Part 23 (1/2)
It was seven o'clock when they halted at a roadside inn. Sarrion quitted the saddle and went indoors to order coffee while Marcos sat on his tall black horse scanning the road in front of him. The valley of the Ebro is flat here, with bare, brown hills rising on either side like a gigantic mud-fence. Strings of carts were making their way towards Saragossa. Far away, Marcos could perceive a recurrent break in the dusty line. A cart or carriage traveling at a greater than the ordinary market pace was making its laborious way past the heavier traffic. It came at length within clearer sight; a carriage all white with dust and a pair of skinny, Aragonese horses such as may be hired on the road.
The driver seemed to recognise Marcos, for he smiled and raised his hand to his hat as he drew up at the inn, a recognised halting-place before the last stage of the journey.
Marcos caught sight of a white cap inside the carriage. He leant down on his horse's neck and perceived Sor Teresa, who had not seen him looking out of the carriage window towards the inn. He rode round to the other door and dropped out of the saddle. Then he turned the handle and opened the door. But Sor Teresa had no intention of descending. She leant forward to say as much and recognised her nephew.
”You!” she exclaimed. And her pale face flushed suddenly. She had been a nun for many years and was no doubt a conscientious one, but she had never yet learnt to remove all her love from earth to fix it on heaven.
”Yes.”
”How did you know that I should be here?”
”I guessed it,” answered Marcos, who was always practical. ”You will like some coffee. It is ordered. Come in and warm yourself while the horses rest.”
He led the way towards the inn.
”What did you say?” he asked, turning on the threshold; for he had heard her mutter something.
”I said, 'Thank G.o.d'!”
”What for?”
”For your brains, my dear,” she answered. ”And your strong heart.”
Sarrion was making up the fire when they entered the room--lithe and young in his riding costume--and he turned, smiling, to meet her. She kissed him gravely. There was always something unexplained between these two, something to be said which made them both silent.
”There is the coffee,” said Marcos, ”on the table. We have no time to spare.”
”Marcos means,” explained Sarrion significantly, ”that we have no time to waste.”
”I think he is right,” said Sor Teresa.
”Then if that is the case, let us at least speak plainly,” said Sarrion, ”with a due regard,” he allowed, with a shrug of the shoulder, ”to your vows and your position, and all that. We must not embroil you with your confessor; nor Juanita with hers.”

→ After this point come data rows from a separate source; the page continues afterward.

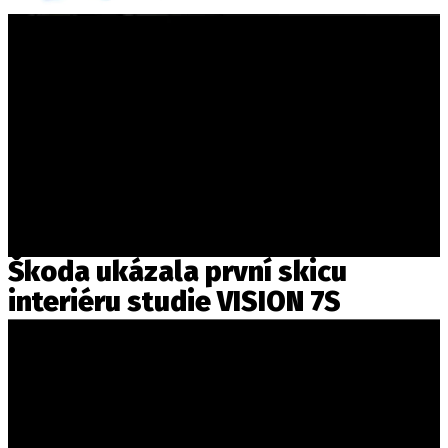
Škoda ukázala první skicu
interiéru studie VISION 7S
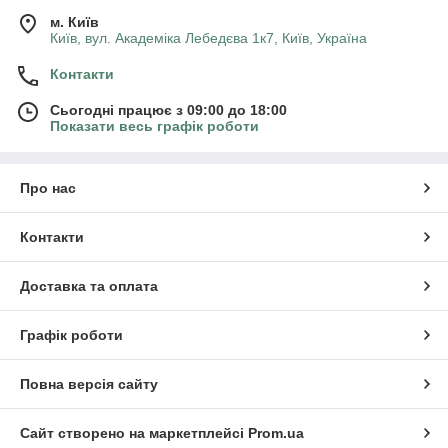
м. Київ
Київ, вул. Академіка Лебедєва 1к7, Київ, Україна
Контакти
Сьогодні працює з 09:00 до 18:00
Показати весь графік роботи
Про нас
Контакти
Доставка та оплата
Графік роботи
Повна версія сайту
Сайт створено на маркетплейсі
Prom.ua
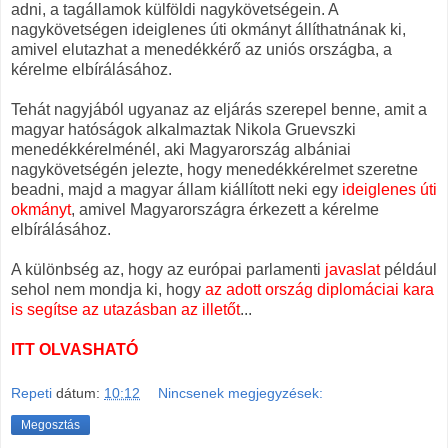
adni, a tagállamok külföldi nagykövetségein. A
nagykövetségen ideiglenes úti okmányt állíthatnának ki,
amivel elutazhat a menedékkérő az uniós országba, a
kérelme elbírálásához.
Tehát nagyjából ugyanaz az eljárás szerepel benne, amit a
magyar hatóságok alkalmaztak Nikola Gruevszki
menedékkérelménél, aki Magyarország albániai
nagykövetségén jelezte, hogy menedékkérelmet szeretne
beadni, majd a magyar állam kiállított neki egy
ideiglenes úti
okmányt
, amivel Magyarországra érkezett a kérelme
elbírálásához.
A különbség az, hogy az európai parlamenti
javaslat
például
sehol nem mondja ki, hogy
az adott ország diplomáciai kara
is segítse az utazásban az illetőt
...
ITT OLVASHATÓ
Repeti
dátum:
10:12
Nincsenek megjegyzések:
Megosztás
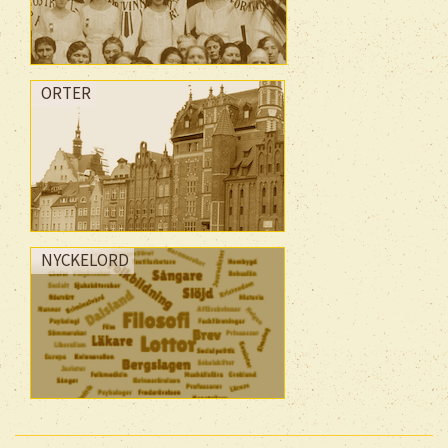
ORTER
NYCKELORD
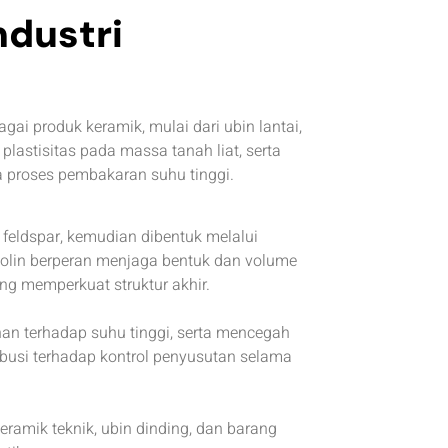
ndustri
 produk keramik, mulai dari ubin lantai,
lastisitas pada massa tanah liat, serta
 proses pembakaran suhu tinggi.
 feldspar, kemudian dibentuk melalui
aolin berperan menjaga bentuk dan volume
ng memperkuat struktur akhir.
an terhadap suhu tinggi, serta mencegah
ibusi terhadap kontrol penyusutan selama
ramik teknik, ubin dinding, dan barang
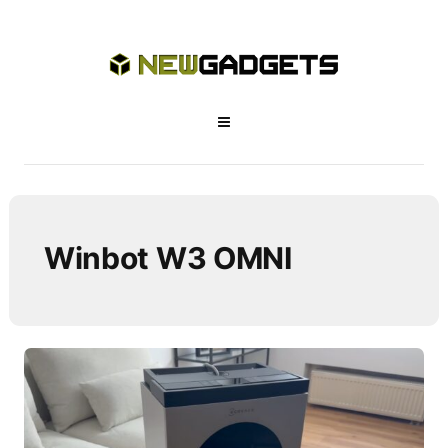
Winbot W3 OMNI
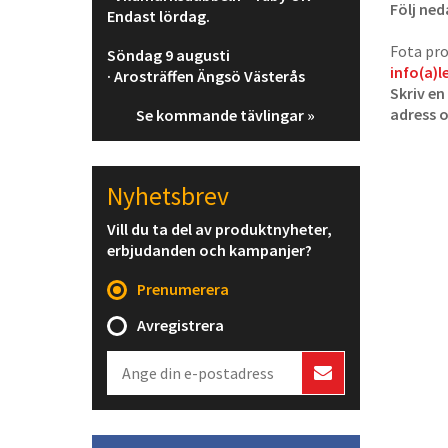
Följ ned
Endast lördag.
Fota pro
Söndag 9 augusti
info(a)l
· Arosträffen Ängsö Västerås
Skriv en
adress 
Se kommande tävlingar »
Nyhetsbrev
Vill du ta del av produktnyheter,
erbjudanden och kampanjer?
Prenumerera
Avregistrera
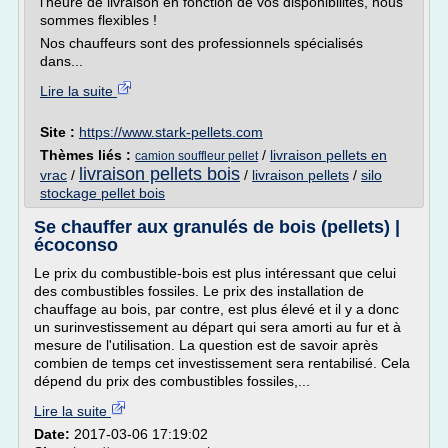
l'heure de livraison en fonction de vos disponibilités, nous
sommes flexibles !
Nos chauffeurs sont des professionnels spécialisés
dans...
Lire la suite
Site :
https://www.stark-pellets.com
Thèmes liés :
/
livraison pellets en
camion souffleur pellet
livraison pellets bois
vrac
/
/
livraison pellets
/
silo
stockage pellet bois
Se chauffer aux granulés de bois (pellets) |
écoconso
Le prix du combustible-bois est plus intéressant que celui
des combustibles fossiles. Le prix des installation de
chauffage au bois, par contre, est plus élevé et il y a donc
un surinvestissement au départ qui sera amorti au fur et à
mesure de l'utilisation. La question est de savoir après
combien de temps cet investissement sera rentabilisé. Cela
dépend du prix des combustibles fossiles,...
Lire la suite
Date:
2017-03-06 17:19:02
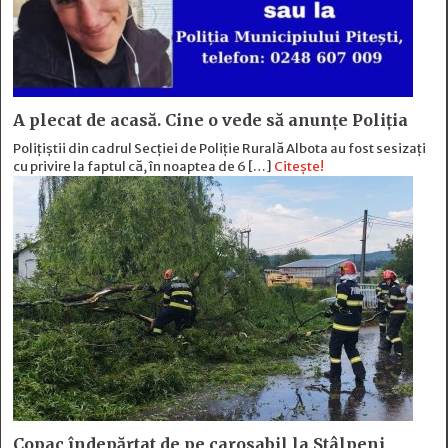
A plecat de acasă. Cine o vede să anunțe Poliția
Polițiștii din cadrul Secției de Poliție Rurală Albota au fost sesizați
cu privire la faptul că, în noaptea de 6 […]
Citește!
Copac îndepărtat de pe carosabil la Stâlpeni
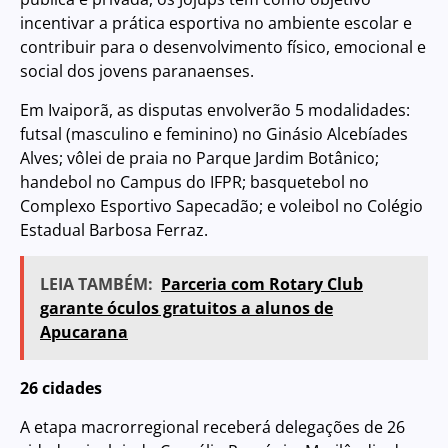
incentivar a prática esportiva no ambiente escolar e
contribuir para o desenvolvimento físico, emocional e
social dos jovens paranaenses.
Em Ivaiporã, as disputas envolverão 5 modalidades:
futsal (masculino e feminino) no Ginásio Alcebíades
Alves; vôlei de praia no Parque Jardim Botânico;
handebol no Campus do IFPR; basquetebol no
Complexo Esportivo Sapecadão; e voleibol no Colégio
Estadual Barbosa Ferraz.
LEIA TAMBÉM:
Parceria com Rotary Club
garante óculos gratuitos a alunos de
Apucarana
26 cidades
A etapa macrorregional receberá delegações de 26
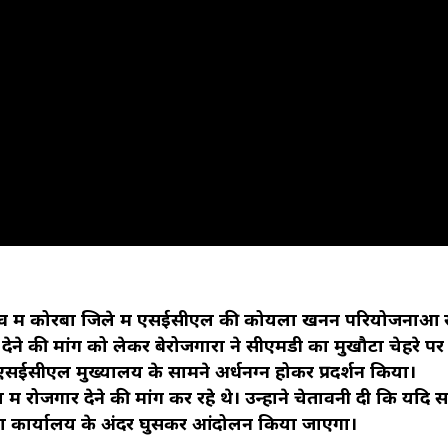
ृत्व में कोरबा जिले में एसईसीएल की कोयला खनन परियोजनाओं 
 देने की मांग को लेकर बेरोजगारों ने सीएमडी का मुखौटा चेहरे पर
सईसीएल मुख्यालय के सामने अर्धनग्न होकर प्रदर्शन किया।
ं रोजगार देने की मांग कर रहे थे। उन्होंने चेतावनी दी कि यदि 
मुंडा कार्यालय के अंदर घुसकर आंदोलन किया जाएगा।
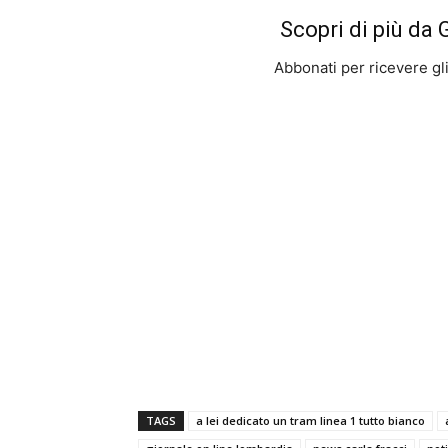
Scopri di più da
Abbonati per ricevere gli u
TAGS
a lei dedicato un tram linea 1 tutto bianco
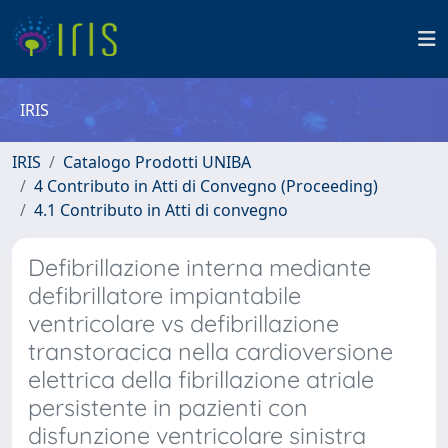
IRIS
IRIS
Catalogo Prodotti UNIBA
4 Contributo in Atti di Convegno (Proceeding)
4.1 Contributo in Atti di convegno
Defibrillazione interna mediante
defibrillatore impiantabile
ventricolare vs defibrillazione
transtoracica nella cardioversione
elettrica della fibrillazione atriale
persistente in pazienti con
disfunzione ventricolare sinistra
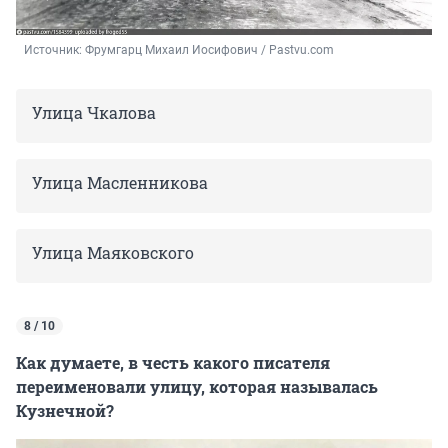
Источник: 
Фрумгарц Михаил Иосифович / Pastvu.com
Улица Чкалова
Улица Масленникова
Улица Маяковского
8 / 10
Как думаете, в честь какого писателя
переименовали улицу, которая называлась
Кузнечной?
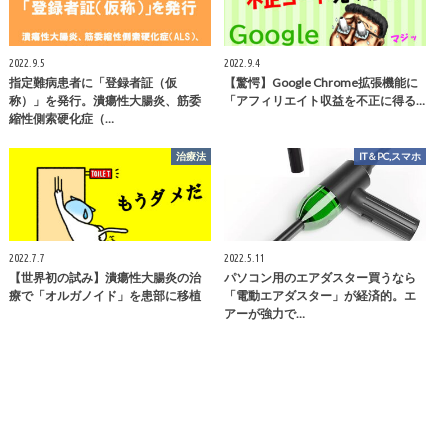
2022.9.5
2022.9.4
指定難病患者に「登録者証（仮
【驚愕】Google Chrome拡張機能に
称）」を発行。潰瘍性大腸炎、筋委
「アフィリエイト収益を不正に得る…
縮性側索硬化症（…
治療法
IT＆PC,スマホ
2022.7.7
2022.5.11
【世界初の試み】潰瘍性大腸炎の治
パソコン用のエアダスター買うなら
療で「オルガノイド」を患部に移植
「電動エアダスター」が経済的。エ
アーが強力で…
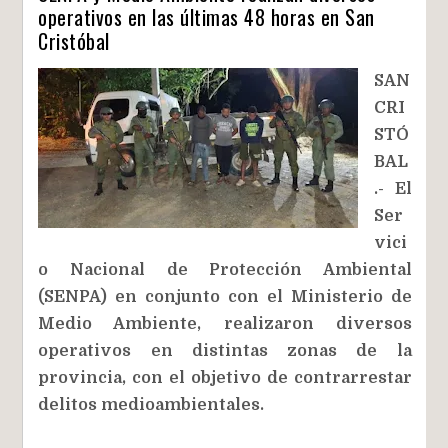
operativos en las últimas 48 horas en San
Cristóbal
SAN
CRI
STÓ
BAL
.- El
Ser
vici
o Nacional de Protección Ambiental
(SENPA) en conjunto con el Ministerio de
Medio Ambiente, realizaron diversos
operativos en distintas zonas de la
provincia, con el objetivo de contrarrestar
delitos medioambientales.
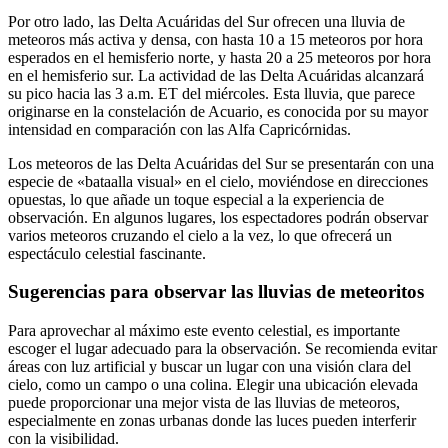
Por otro lado, las Delta Acuáridas del Sur ofrecen una lluvia de
meteoros más activa y densa, con hasta 10 a 15 meteoros por hora
esperados en el hemisferio norte, y hasta 20 a 25 meteoros por hora
en el hemisferio sur. La actividad de las Delta Acuáridas alcanzará
su pico hacia las 3 a.m. ET del miércoles. Esta lluvia, que parece
originarse en la constelación de Acuario, es conocida por su mayor
intensidad en comparación con las Alfa Capricórnidas.
Los meteoros de las Delta Acuáridas del Sur se presentarán con una
especie de «bataalla visual» en el cielo, moviéndose en direcciones
opuestas, lo que añade un toque especial a la experiencia de
observación. En algunos lugares, los espectadores podrán observar
varios meteoros cruzando el cielo a la vez, lo que ofrecerá un
espectáculo celestial fascinante.
Sugerencias para observar las lluvias de meteoritos
Para aprovechar al máximo este evento celestial, es importante
escoger el lugar adecuado para la observación. Se recomienda evitar
áreas con luz artificial y buscar un lugar con una visión clara del
cielo, como un campo o una colina. Elegir una ubicación elevada
puede proporcionar una mejor vista de las lluvias de meteoros,
especialmente en zonas urbanas donde las luces pueden interferir
con la visibilidad.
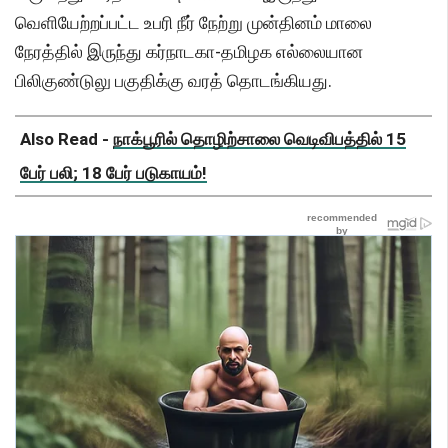
வெளியேற்றப்பட்ட உபரி நீர் நேற்று முன்தினம் மாலை
நேரத்தில் இருந்து கர்நாடகா-தமிழக எல்லையான
பிலிகுண்டுலு பகுதிக்கு வரத் தொடங்கியது.
Also Read -
நாக்பூரில் தொழிற்சாலை வெடிவிபத்தில் 15
பேர் பலி; 18 பேர் படுகாயம்!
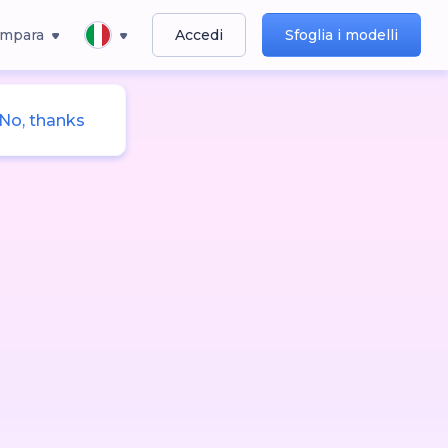
Impara
Accedi
Sfoglia i modelli
No, thanks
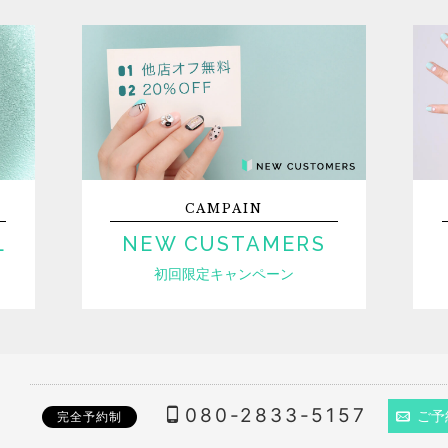
CAMPAIN
L
NEW CUSTAMERS
初回限定キャンペーン
080-2833-5157
ご予
完全予約制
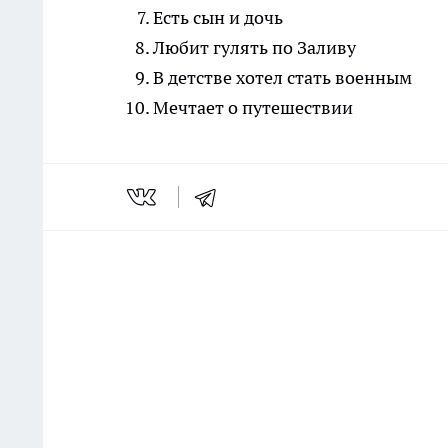
Есть сын и дочь
Любит гулять по Заливу
В детстве хотел стать военным
Мечтает о путешествии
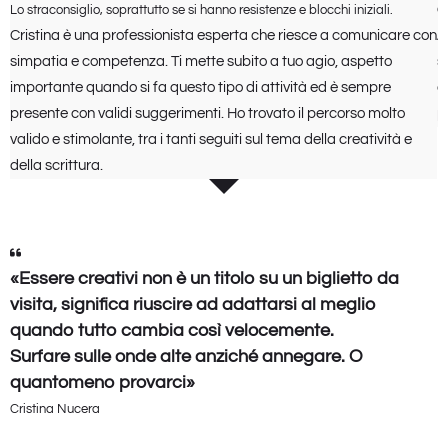
Lo straconsiglio, soprattutto se si hanno resistenze e blocchi iniziali.
Gr
Cristina è una professionista esperta che riesce a comunicare con
A
simpatia e competenza. Ti mette subito a tuo agio, aspetto
s
importante quando si fa questo tipo di attività ed è sempre
c
presente con validi suggerimenti. Ho trovato il percorso molto
p
valido e stimolante, tra i tanti seguiti sul tema della creatività e
della scrittura.
«Essere creativi non è un titolo su un biglietto da
visita, significa riuscire ad adattarsi al meglio
quando tutto cambia così velocemente.
Surfare sulle onde alte anziché annegare. O
quantomeno provarci»
Cristina Nucera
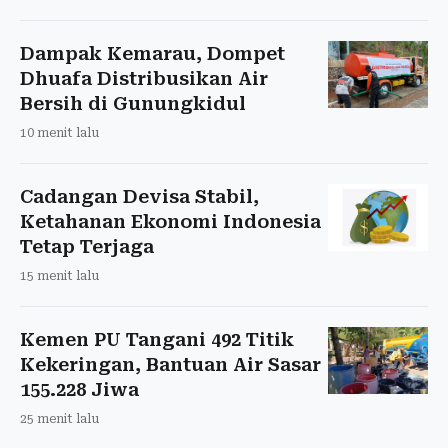
Dampak Kemarau, Dompet
Dhuafa Distribusikan Air
Bersih di Gunungkidul
10 menit lalu
Cadangan Devisa Stabil,
Ketahanan Ekonomi Indonesia
Tetap Terjaga
15 menit lalu
Kemen PU Tangani 492 Titik
Kekeringan, Bantuan Air Sasar
155.228 Jiwa
25 menit lalu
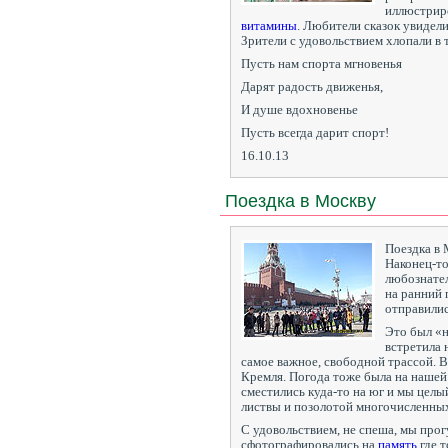
иллюстриро
витамины
. Любители сказок увидел
Зрители с удовольствием хлопали в 
Пусть нам спорта мгновенья
Дарят радость движенья,
И душе вдохновенье
Пусть всегда дарит спорт!
16.10.13
Поездка в Москву
Поездка в 
Наконец-то
любознате
на ранний 
отправилис
Это был «
встретила 
самое важное, свободной трассой. В
Кремля. Погода тоже была на нашей
сместились куда-то на юг и мы цел
листвы и позолотой многочисленны
С удовольствием, не спеша, мы про
сфотографировались на
память
где т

”You need not think of that so far as Juanita is concerned,” said Sor Teresa. ”It is I who have chosen her confessor.”
”Where is she?” asked Marcos.
”She is here, in Saragossa!”
”Why?” asked the man of few words.
”I don't know.”
”Where is she in Saragossa?”
”I don't know. I have not seen her for a fortnight. I only learnt by accident yesterday afternoon that she had been brought to Saragossa with some other girls who have been postulants for six months and are about to become novices.”
”But Juanita is not a postulant,” said Sarrion, with a laugh.
”She may have been told to consider herself one.”